Marco, I think it's pretty safe to say that your bike is either a 1957 or 1958.


----------



## Marco (Jun 7, 2018)

Thank's a lot Rambler for your help !!! 
There's still a couple of details that aren't quite similar.
The color of the frame is black and it mount a Troxel saddle like the first catalog that i've posted, but the frame dorm is different.
In your catalog, conversely, the form frame is correct but not the color and the saddle, however now i'm restoring it, dismountig and cleaning all the pieces, i will post some pics of parts anddetails for
unveil the mystery.


----------



## Rambler (Jun 7, 2018)

Marco said:


> Thank's a lot Rambler for your help !!!
> There's still a couple of details that aren't quite similar.
> The color of the frame is black and it mount a Troxel saddle like the first catalog that i've posted, but the frame dorm is different.
> In your catalog, conversely, the form frame is correct but not the color and the saddle, however now i'm restoring it, dismountig and cleaning all the pieces, i will post some pics of parts anddetails for
> unveil the mystery.





Marco,
Yes I realize a few details don't match exactly, however with the nearly identical frames for 1957-58 and the adult version painted the same color as your bike I believe this is the correct time period of you bike. With most bicycles there are often discrepancies between the image in the catalog and the actual bike. I worked in a bicycle shop for years and often the catalog photos or component descriptions didn't match exactly the bikes that we received from the manufacturer. If you have access to it I suggest that you check the spring/summer Sears catalog for 1957 and 1958 to see if a closer representation of your bike may be featured in there. I don't have the 1957-58 spring/summer catalogs so I can't help there. Good luck with your project.


----------



## fat tire trader (Jun 9, 2018)

Ciao Marco,

Your pictures are not very clear. It looks like the crank in your bike is cottered, not the typical one piece American crank. For a few years in the 1950s and 60s, some JC Higgins bikes were made by Puch Steyr.

Chris


----------



## Marco (Jun 26, 2018)

fat tire trader said:


> Ciao Marco,
> 
> Your pictures are not very clear. It looks like the crank in your bike is cottered, not the typical one piece American crank. For a few years in the 1950s and 60s, some JC Higgins bikes were made by Puch Steyr.
> 
> Chris



Hi Chris,
here some detailed pics of the crank.
Thank's for your help. 
Marco


----------



## Marco (Jun 26, 2018)

here, the reassembling after cleaning


----------



## Marco (Jun 26, 2018)

in the rear fender there is a hole, does anybody know what was mounted on it?


----------



## fat tire trader (Jun 26, 2018)

The crank is not what I was expecting. I have seen cranks for tricycles and small kids bikes with the round cotter pin here before. I have an assortment of them that I got from an old bike shop in San Francisco a long time ago.

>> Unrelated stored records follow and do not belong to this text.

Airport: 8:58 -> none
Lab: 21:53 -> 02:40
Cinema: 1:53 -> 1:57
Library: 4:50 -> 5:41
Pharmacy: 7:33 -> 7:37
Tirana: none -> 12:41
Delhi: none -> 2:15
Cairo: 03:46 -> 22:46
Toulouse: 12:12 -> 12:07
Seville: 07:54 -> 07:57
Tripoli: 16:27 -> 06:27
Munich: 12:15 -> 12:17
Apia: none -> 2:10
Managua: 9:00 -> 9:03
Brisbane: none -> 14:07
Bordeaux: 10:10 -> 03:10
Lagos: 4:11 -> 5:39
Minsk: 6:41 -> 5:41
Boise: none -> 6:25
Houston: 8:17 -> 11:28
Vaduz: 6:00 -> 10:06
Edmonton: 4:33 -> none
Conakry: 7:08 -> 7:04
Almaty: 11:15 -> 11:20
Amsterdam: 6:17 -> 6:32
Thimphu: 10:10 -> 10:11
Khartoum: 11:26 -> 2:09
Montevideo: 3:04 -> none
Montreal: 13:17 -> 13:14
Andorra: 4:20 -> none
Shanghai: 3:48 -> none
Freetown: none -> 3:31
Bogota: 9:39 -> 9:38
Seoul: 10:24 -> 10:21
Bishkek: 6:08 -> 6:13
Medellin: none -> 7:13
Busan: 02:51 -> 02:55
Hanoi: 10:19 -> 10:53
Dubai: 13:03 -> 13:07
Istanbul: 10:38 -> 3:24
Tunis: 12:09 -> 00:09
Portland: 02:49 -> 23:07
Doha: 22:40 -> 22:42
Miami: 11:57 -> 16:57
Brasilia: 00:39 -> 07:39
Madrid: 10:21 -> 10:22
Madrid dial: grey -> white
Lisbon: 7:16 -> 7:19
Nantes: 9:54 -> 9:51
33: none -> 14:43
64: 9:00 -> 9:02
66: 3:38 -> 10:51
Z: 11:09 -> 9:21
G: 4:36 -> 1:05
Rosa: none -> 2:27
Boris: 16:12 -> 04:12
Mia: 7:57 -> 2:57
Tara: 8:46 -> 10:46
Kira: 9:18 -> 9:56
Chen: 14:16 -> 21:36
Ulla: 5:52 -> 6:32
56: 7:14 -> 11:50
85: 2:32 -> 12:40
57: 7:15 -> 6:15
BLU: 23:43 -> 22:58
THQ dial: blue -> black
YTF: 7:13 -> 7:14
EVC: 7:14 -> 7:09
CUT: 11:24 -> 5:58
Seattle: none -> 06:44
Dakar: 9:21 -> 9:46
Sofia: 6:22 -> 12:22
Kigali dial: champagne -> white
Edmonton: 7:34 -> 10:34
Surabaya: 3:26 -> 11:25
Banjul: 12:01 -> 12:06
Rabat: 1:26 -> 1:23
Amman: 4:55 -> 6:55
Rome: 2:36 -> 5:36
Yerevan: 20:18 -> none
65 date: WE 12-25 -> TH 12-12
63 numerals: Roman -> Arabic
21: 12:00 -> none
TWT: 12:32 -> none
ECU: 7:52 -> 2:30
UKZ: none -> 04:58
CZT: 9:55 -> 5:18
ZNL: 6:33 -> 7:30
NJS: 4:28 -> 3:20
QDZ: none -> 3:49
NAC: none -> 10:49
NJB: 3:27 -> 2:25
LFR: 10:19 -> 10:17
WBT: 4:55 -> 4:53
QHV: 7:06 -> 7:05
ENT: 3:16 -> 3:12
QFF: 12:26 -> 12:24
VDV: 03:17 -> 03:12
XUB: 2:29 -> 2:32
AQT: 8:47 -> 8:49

If it was a more typical cottered crank, I would think that it was made in Europe, but with those cranks, I am not sure. The problem is that JC Higgins is a brand sold by Sears. They were made by several different manufacturers over the years. 

It looks like your rear fender had an oval shape reflector.

By the way, do you know where I might find an Ideor Asso head badge?


----------



## Marco (Jul 2, 2018)

Thank you very much "fat", for Ideor i ask some group to which I am writing and I keep an eye on some street market


----------